◆ WHAT NEEDS TO BE DONE ◆
The entries below hold a line with "above the other and join its end" and a line with "removing the same number of". Return those lines and all that lie between them, exactly and only.
§
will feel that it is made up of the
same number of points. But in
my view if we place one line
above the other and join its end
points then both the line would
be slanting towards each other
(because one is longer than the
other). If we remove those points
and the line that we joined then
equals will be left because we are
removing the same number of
§
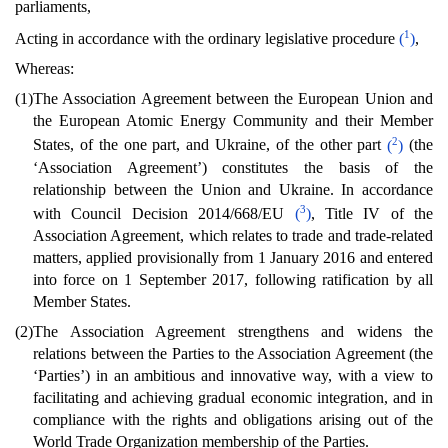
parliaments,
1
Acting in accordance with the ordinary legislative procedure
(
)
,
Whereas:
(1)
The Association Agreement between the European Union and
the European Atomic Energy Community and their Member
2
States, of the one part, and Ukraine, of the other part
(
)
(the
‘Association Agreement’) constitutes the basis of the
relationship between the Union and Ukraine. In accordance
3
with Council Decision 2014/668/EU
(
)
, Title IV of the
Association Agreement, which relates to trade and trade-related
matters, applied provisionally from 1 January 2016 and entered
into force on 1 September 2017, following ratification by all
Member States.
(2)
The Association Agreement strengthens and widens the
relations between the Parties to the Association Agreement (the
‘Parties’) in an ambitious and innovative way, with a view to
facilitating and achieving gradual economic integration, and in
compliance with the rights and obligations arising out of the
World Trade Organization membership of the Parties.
§
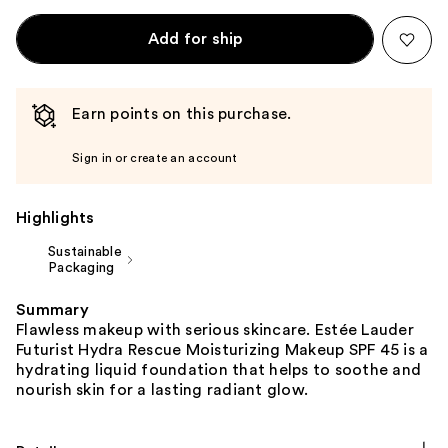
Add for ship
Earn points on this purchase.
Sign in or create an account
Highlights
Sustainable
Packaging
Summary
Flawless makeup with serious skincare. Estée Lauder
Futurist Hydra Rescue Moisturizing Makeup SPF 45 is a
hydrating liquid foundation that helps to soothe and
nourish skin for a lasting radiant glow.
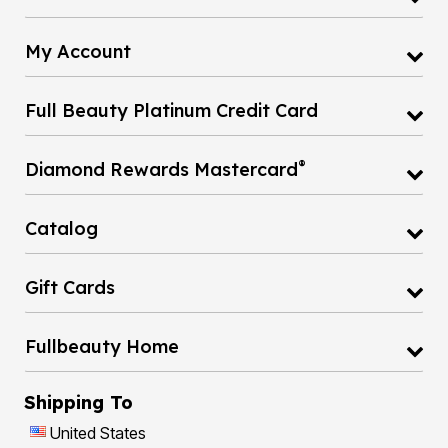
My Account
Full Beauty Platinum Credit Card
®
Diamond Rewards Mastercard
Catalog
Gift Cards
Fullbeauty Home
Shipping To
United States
§
◆ EXERCISE OUTPUT ◆
above the other and join its end
points then both the line would
be slanting towards each other
(because one is longer than the
other). If we remove those points
and the line that we joined then
equals will be left because we are
removing the same number of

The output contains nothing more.